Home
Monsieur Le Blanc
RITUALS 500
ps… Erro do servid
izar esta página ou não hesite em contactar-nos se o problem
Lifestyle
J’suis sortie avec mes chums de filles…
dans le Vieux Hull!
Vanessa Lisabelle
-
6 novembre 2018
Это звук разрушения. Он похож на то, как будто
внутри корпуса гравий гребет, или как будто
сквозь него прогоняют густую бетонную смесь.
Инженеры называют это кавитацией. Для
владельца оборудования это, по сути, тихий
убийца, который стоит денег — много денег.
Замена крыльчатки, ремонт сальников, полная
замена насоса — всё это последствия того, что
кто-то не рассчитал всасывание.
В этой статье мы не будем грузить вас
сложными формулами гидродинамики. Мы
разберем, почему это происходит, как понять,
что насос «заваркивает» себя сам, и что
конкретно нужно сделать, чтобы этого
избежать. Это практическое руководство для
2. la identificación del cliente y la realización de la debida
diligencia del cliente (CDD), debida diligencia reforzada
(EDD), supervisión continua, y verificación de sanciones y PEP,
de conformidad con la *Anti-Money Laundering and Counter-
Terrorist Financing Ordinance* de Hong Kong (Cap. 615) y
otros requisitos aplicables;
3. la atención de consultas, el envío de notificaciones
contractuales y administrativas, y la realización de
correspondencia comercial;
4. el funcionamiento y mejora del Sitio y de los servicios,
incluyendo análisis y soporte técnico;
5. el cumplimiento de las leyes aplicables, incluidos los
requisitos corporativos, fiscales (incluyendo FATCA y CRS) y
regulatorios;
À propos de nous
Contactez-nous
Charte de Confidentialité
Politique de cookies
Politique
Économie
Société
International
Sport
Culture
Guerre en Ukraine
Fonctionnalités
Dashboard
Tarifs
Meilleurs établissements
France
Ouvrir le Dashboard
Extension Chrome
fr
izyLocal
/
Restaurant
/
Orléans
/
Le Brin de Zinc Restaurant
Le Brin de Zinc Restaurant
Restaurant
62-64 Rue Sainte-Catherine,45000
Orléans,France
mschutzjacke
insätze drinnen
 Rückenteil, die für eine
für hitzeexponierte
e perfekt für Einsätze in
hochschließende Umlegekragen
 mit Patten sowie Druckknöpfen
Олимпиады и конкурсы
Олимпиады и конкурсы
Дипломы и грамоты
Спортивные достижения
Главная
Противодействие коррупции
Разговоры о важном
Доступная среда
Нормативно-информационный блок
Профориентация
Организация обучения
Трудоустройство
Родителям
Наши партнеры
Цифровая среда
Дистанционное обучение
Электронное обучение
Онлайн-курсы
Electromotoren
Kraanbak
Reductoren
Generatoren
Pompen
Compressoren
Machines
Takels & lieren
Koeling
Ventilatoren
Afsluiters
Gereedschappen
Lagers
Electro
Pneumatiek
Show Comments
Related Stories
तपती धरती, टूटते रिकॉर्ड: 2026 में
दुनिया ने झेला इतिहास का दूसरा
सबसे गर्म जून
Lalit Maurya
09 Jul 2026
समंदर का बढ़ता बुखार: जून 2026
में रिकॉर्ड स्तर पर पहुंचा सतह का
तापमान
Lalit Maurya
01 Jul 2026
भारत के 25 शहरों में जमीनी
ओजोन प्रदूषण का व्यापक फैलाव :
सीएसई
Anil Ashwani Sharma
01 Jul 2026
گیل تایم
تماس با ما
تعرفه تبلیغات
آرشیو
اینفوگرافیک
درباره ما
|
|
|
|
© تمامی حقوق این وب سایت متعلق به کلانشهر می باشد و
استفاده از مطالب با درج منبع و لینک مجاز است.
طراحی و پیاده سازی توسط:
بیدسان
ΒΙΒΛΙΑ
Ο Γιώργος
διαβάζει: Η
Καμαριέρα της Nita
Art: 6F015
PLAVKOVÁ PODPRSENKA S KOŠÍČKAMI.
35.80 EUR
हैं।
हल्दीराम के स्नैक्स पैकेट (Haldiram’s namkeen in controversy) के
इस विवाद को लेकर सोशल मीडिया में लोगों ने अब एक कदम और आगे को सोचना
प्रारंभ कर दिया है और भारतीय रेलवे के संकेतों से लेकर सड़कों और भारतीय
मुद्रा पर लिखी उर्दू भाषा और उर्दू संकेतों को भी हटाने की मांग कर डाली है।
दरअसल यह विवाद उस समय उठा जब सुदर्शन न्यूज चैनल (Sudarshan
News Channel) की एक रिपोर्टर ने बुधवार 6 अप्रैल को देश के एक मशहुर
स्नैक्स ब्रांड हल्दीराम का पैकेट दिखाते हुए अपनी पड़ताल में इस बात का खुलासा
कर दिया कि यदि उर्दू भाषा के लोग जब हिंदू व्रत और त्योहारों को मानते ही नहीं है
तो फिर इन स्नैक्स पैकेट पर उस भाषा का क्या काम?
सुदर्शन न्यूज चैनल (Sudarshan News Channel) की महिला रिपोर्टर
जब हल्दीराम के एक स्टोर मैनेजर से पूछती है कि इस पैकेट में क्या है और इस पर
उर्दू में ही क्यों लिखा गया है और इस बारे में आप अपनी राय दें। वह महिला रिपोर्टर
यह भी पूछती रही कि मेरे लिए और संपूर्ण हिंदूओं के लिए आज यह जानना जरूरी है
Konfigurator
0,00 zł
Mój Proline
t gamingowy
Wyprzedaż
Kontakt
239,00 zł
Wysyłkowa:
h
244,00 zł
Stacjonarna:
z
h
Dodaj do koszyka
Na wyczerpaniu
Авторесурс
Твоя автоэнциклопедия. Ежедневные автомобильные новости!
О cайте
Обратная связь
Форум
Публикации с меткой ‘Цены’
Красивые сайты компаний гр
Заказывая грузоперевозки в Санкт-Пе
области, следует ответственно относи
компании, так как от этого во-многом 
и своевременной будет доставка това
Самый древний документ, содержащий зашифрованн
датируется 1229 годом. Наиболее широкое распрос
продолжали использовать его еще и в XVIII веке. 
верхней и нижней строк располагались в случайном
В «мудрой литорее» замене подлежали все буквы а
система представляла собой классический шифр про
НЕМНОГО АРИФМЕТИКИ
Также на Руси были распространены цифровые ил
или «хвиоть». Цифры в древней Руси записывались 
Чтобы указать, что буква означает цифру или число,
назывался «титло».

+++

Directions:
Which lines above hold the word "realización"? Copy each of them.

Answer space:
2. la identificación del cliente y la realización de la debida
contractuales y administrativas, y la realización de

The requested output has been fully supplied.